Breastfeeding: Aggie Professor Joan Wolf Questions the Battle Against the Bottle

Categories: Whatever

Texas A&M
Joan Wolf asks if the breast is best
Ever since First Lady Michelle Obama talked about removing barriers for breastfeeding mothers last week, we've been thinking more than usual about boobs.

Maybe that's why we were interested to read about a Texas A&M researcher's new book, Is Breast Best?, which questions the methods of studies suggesting that boob-food is a billion times better than formula.

"Hyperbole is commonplace in the world of breastfeeding advocacy, and it is staked on an overwhelming consensus that breastfeeding is the optimal form of nutrition for virtually all babies everywhere," writes Joan Wolf, an assistant professor of women's and gender studies. She writes that her book is "a study of weak science, an investigation into how cherished but unsubstantiated beliefs about health become conventional wisdom."

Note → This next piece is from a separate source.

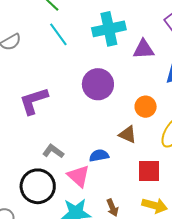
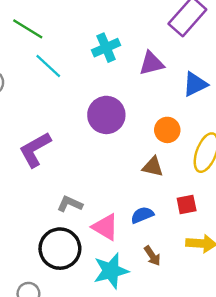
cyan cross: (109, 29) -> (106, 48), size x0.7
blue semicircle: (99, 155) -> (142, 215), moved
red square: (149, 171) -> (187, 204), size x0.7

We wanted to check out the buzz on some motherhood blogs, but ran into real problems when we discovered that many of these blogs had photographs of mothers who weren't hot breastfeeding in public; many had gross names (e.g., "Lactivist," "La Leche League") and then things got even worse when we read the sentence "scabbed bleeding nipples" in one blog. It's almost enough to turn a person off boobs forever. But we soldiered on and checked out the reaction on some of the more popular blogs.

Over at Blacktating, the author criticized the book before it was even released, writing that "I would argue that the risks of formula feeding are understood and that those risks are not minuscule, but you don't have to be a martyr to breastfeed. Many women come to the conclusion that bottle-feeding was not as freeing as they were led to believe it would be."

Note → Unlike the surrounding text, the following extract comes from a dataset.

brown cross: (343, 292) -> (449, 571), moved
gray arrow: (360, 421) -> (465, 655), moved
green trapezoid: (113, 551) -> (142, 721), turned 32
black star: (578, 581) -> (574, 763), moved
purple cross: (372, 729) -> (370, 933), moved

It also stirred up emotions on, where comments ranged from rabid ("typical 'new generation' feminists despising everything that womanhood has represented for thousands of years") to reasoned ("It ends saying she isn't against breastfeeding, just that others shouldn't condemn those who choose to or really truly can't breastfeed") to cynical/prophetic ("you don't think it's going to be a media (breast)feeding FRENZY when it actually hits the shelves??").

We're not really sure what to think, other than that, if a woman does breastfeed, there oughta be a cut-off point.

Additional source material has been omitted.